■ **TASK PROMPT**
Restate the data below word for word. Leave the images out.

====

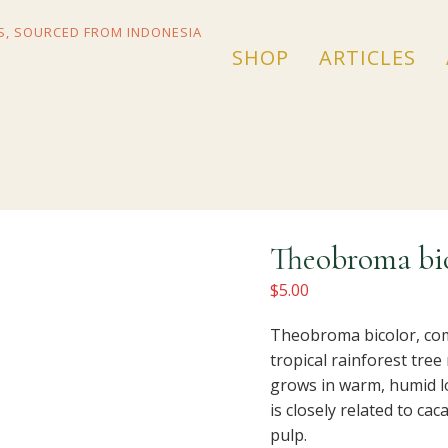
SHOP
ARTICLES
Theobroma bic
$
5.00
Theobroma bicolor, co
tropical rainforest tree
grows in warm, humid lo
is closely related to cac
pulp.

====

■ **YOUR RESPONSE**
SHOP
ARTICLES
Theobroma bic
$
5.00
Theobroma bicolor, co
tropical rainforest tree
grows in warm, humid lo
is closely related to cac
pulp.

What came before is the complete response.